Azure Stack HCI - Network configuration design with SDN

Microsoft

May 10, 2023

Software defined networking (SDN) provides an efficient way to centrally configure and manage networks and network services such as switching, routing, and load balancing in your datacenter. In order to adapt your network to the changing demands of your apps, you can utilize SDN to establish, protect, and link it in a variety of ways. SDN is the only technology that makes it viable to manage massive datacenter networks for services like Microsoft Azure, which successfully executes tens of thousands of network modifications per day.

This article will describe how SDN should be configured in Azure Stack HCI as well as some significant variables that should be kept in mind. The following Azure Stack HCI features must be deployed on each node before we enable SDN:

Network ATC
Data Center Bridging (DCB)
Failover Clustering
Hyper-V

Automatic network/traffic control (NATC) will assist in directing traffic to the appropriate NIC. You must set up the appropriate intents and identify the adapters and VLANs connected to them. Having the same name on each node is a requirement for any new adapters to immediately join the network and route traffic to the appropriate node. Please refer. https://learn.microsoft.com/en-us/azure-stack/hci/deploy/network-atc

High Level Architecture (depiction of 16 node cluster)

Low Level Architecture (depiction of 2 node cluster)

Let's look more closely at each Network in the SDN architecture for Azure stack HCI.

Management Network

The management server (WAC, AD/DNS/DHCP), SDN control plane VMs (Network controllers, SLB Muxes, Gateways), and all physical nodes in the HCI cluster should be setup with this network.
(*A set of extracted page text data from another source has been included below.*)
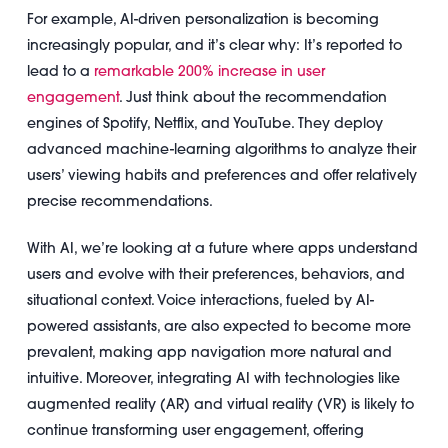
For example, AI-driven personalization is becoming
increasingly popular, and it’s clear why: It’s reported to
lead to a
remarkable 200% increase in user
engagement
. Just think about the recommendation
engines of Spotify, Netflix, and YouTube. They deploy
advanced machine-learning algorithms to analyze their
users’ viewing habits and preferences and offer relatively
precise recommendations.
With AI, we’re looking at a future where apps understand
users and evolve with their preferences, behaviors, and
situational context. Voice interactions, fueled by AI-
powered assistants, are also expected to become more
prevalent, making app navigation more natural and
intuitive. Moreover, integrating AI with technologies like
augmented reality (AR) and virtual reality (VR) is likely to
continue transforming user engagement, offering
One network adapter should be set aside on each of these systems specifically for this network. The estimated IP range for this network would therefore be;

Servers	Instances	IPs
Cluster nodes	16	16
SDN SLB	2 - 3	3
SDN NC	3	3
SDN GW	3 - 10	10
Mgmt	4	4
	Total	36

So /26 CIDR would be an optimum size.

Compute Network

All workload VMs running in the HCI cluster have Ips that are associated to the Compute network. The number of IPs should be assigned/determined by the applications and workloads in the cluster and should be established using Vnets.

We can add both the compute and management networks to the same virtual switch (SET vSwitch). Alternately, we could keep them in separate intents. A virtual switch has to have the Virtual Filtering Platform (VFP) extension activated in order to be compatible with SLB. The Windows Admin Centre deployment wizard, System Centre Virtual Machine Manager (SCVMM) deployment, and SDN deployment PowerShell scripts all carry out this automatically.

HNV PA Network

The Hyper-V Network Virtualization (HNV) Provider Address (PA) network serves as the underlying physical network for East/West (internal-internal) tenant traffic, North/South (external-internal) tenant traffic, and to exchange BGP peering information with the physical network. This network is only required when there's a need for deploying virtual networks using VXLAN encapsulation for another layer of isolation and for network multitenancy.

PA Ips will be updated by NC to the SDN VMs. Every cluster node will have two IP addresses, while each GW/Mux instance will have one from the PA network. We therefore require at least 39 IP addresses and may configure /26 CIDR if we have 16 nodes, 5 GW instances, and 2 Muxes.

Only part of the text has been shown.